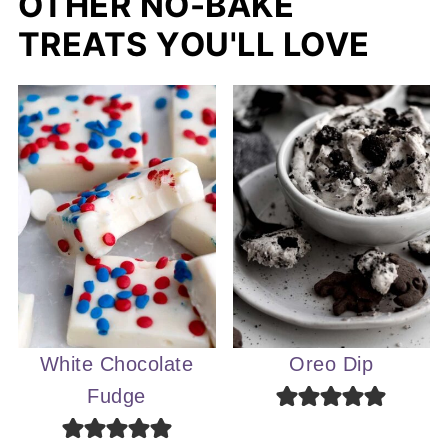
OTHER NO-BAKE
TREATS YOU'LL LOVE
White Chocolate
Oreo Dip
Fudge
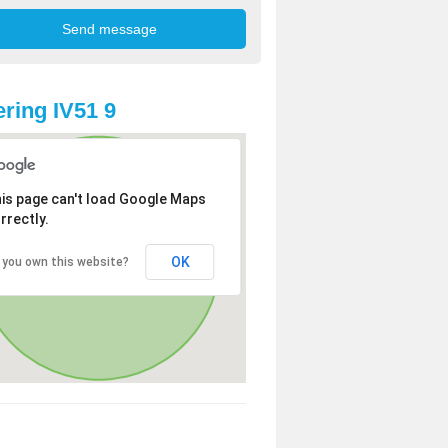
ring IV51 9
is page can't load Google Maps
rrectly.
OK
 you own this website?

━━━━━━━━━━━━━━━━━━━━

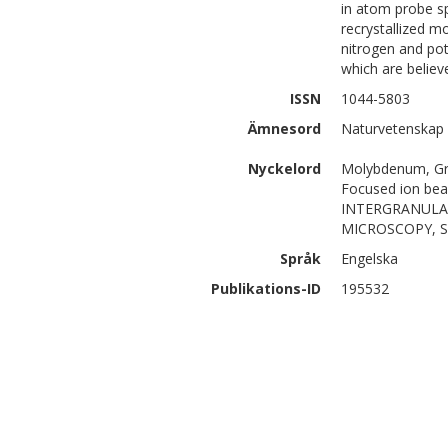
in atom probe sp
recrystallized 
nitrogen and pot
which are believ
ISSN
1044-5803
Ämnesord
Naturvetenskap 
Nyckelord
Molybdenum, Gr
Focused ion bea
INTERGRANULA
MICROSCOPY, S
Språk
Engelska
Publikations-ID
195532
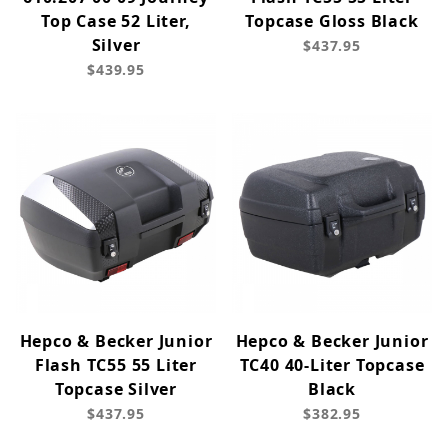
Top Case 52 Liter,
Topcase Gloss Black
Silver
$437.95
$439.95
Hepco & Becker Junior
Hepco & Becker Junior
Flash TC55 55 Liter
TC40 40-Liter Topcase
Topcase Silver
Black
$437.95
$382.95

━━━━━━━━━━━━━━━━━━━━

- _WHAT YOU ARE ASKED TO DO_
Copy each line of the data that contains the word "Liter", leaving the other lines out.

- _SOLUTION TO THE PROBLEM_
Top Case 52 Liter,
Flash TC55 55 Liter
TC40 40-Liter Topcase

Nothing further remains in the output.